▸ **What is being asked**: The answer is every line in the data below that contains the word "Vapor".
#### Data extract ####
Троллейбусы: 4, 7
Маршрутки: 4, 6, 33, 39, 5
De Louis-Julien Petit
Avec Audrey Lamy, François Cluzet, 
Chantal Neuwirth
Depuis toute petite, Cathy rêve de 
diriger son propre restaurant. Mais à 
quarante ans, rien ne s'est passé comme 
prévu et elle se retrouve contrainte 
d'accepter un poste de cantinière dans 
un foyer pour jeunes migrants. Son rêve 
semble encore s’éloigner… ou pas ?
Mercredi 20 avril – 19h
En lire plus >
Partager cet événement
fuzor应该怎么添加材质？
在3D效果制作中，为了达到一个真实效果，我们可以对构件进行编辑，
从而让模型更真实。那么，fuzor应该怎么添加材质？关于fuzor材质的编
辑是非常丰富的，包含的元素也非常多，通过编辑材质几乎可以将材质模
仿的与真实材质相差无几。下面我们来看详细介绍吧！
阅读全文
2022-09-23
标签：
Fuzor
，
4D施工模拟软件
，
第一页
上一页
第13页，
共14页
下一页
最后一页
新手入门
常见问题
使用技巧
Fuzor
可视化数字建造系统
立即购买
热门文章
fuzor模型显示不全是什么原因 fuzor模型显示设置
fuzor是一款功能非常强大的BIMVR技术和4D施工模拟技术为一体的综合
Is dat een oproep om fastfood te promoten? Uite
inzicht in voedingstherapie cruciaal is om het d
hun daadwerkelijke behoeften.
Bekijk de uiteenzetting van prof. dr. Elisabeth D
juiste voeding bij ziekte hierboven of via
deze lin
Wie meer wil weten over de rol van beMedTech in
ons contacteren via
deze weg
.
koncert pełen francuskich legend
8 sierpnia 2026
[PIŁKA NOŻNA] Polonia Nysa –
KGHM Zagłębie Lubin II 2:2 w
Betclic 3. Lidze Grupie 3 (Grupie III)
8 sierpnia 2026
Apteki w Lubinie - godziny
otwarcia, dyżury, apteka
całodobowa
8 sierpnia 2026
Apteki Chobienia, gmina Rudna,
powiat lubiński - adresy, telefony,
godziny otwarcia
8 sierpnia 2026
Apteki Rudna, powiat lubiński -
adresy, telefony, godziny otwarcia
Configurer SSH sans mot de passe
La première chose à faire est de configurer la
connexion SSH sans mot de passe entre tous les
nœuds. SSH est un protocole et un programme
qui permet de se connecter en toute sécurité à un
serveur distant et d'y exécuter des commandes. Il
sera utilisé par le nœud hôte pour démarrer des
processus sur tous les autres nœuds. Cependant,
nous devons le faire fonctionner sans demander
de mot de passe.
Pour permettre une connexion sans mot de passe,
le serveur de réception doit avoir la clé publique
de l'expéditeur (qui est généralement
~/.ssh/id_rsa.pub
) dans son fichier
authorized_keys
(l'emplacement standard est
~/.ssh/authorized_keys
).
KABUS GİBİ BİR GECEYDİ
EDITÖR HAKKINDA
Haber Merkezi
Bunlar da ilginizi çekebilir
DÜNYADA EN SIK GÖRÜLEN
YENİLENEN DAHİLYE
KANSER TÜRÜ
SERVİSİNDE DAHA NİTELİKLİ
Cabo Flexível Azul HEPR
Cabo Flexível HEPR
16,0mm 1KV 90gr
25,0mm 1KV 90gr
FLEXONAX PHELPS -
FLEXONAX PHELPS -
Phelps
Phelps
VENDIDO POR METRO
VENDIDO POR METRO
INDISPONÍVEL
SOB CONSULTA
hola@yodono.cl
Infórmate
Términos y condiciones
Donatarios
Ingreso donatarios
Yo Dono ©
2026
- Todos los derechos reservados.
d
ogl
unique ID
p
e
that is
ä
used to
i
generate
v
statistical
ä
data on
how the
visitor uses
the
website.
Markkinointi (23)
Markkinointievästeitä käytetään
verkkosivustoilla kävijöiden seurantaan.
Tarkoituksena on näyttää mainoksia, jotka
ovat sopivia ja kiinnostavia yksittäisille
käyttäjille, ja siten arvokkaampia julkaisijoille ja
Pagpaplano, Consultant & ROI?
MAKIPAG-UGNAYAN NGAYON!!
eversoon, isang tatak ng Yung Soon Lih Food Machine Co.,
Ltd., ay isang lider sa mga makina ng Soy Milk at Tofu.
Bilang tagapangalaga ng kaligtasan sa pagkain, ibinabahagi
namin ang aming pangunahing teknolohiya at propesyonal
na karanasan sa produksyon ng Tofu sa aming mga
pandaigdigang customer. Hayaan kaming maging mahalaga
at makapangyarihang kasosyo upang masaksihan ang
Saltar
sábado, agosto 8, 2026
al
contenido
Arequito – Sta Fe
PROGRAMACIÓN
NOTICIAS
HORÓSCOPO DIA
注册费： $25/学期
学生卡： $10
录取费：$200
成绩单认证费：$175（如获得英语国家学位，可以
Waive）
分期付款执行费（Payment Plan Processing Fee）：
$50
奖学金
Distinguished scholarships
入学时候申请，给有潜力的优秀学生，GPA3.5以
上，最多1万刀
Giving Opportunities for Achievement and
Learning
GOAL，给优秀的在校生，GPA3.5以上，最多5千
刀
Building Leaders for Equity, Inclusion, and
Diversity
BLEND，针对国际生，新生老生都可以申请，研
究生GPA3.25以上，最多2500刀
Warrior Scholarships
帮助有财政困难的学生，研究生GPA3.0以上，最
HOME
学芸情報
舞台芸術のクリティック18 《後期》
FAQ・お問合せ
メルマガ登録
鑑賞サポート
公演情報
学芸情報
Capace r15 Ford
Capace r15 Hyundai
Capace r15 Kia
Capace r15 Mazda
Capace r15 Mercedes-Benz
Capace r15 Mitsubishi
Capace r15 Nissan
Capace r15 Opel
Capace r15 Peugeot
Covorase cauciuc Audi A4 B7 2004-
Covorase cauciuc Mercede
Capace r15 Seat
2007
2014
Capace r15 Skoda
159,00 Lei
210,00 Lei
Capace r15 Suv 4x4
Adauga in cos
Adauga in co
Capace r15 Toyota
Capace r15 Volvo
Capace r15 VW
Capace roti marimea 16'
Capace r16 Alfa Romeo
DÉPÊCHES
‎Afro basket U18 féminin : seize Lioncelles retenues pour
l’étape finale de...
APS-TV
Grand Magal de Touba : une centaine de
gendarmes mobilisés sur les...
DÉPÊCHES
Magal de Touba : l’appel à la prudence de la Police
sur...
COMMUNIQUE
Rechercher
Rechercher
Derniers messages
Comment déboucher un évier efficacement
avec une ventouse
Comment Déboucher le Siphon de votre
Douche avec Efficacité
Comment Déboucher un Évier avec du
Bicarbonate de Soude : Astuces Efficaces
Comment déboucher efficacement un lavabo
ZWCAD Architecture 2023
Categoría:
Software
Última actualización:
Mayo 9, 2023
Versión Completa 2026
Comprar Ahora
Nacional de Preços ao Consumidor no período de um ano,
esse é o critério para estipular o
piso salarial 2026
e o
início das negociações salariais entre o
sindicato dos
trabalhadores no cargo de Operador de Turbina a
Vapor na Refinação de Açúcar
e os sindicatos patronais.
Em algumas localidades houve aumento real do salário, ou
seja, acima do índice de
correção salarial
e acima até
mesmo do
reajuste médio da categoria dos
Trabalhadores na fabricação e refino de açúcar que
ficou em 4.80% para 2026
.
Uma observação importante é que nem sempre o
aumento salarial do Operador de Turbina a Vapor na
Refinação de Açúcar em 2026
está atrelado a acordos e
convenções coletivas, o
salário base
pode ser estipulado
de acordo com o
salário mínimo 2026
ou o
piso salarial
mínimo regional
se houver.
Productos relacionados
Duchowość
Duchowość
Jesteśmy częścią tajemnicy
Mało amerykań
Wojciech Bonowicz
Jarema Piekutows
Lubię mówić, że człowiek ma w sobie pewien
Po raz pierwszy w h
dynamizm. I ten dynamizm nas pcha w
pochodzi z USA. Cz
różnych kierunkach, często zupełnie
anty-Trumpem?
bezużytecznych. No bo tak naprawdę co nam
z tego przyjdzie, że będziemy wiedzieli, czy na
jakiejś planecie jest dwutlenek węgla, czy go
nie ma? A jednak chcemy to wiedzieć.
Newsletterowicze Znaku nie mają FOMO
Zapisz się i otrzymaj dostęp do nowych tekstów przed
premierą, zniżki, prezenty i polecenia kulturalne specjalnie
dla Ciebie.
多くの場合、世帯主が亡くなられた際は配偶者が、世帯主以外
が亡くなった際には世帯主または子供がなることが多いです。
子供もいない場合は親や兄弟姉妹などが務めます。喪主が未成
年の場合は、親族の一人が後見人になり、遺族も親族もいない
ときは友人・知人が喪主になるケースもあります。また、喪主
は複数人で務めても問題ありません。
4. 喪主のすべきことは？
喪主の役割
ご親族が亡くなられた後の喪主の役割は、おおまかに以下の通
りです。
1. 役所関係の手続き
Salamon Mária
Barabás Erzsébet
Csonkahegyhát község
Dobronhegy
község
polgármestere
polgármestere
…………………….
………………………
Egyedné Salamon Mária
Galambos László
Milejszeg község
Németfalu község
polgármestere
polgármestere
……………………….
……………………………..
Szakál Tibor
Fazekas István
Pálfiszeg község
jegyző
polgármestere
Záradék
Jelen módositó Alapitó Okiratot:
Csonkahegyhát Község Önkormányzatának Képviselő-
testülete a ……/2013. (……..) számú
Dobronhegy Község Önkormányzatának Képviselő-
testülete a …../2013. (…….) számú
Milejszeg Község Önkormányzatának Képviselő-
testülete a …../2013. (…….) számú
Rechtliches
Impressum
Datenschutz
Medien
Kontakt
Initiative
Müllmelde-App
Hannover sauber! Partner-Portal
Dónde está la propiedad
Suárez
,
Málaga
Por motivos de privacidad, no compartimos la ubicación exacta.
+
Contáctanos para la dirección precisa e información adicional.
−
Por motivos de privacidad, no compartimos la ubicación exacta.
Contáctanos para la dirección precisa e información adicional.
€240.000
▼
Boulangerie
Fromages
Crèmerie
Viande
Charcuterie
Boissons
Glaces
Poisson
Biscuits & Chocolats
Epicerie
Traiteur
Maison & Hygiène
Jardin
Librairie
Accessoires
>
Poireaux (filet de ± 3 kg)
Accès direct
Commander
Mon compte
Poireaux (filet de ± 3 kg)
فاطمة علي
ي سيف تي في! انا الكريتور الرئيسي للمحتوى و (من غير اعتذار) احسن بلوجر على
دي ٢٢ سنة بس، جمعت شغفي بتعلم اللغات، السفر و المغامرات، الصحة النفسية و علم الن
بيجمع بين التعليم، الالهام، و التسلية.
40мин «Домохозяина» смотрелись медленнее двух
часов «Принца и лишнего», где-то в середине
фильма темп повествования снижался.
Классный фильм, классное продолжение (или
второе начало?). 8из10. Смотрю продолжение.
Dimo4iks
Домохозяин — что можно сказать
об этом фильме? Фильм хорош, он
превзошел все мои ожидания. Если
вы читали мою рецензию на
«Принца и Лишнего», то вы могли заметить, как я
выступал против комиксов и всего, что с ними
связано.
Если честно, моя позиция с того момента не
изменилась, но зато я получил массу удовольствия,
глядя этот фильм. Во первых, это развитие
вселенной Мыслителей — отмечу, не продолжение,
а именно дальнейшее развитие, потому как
####
▸ **Result of the task**:
Vapor na Refinação de Açúcar
aumento salarial do Operador de Turbina a Vapor na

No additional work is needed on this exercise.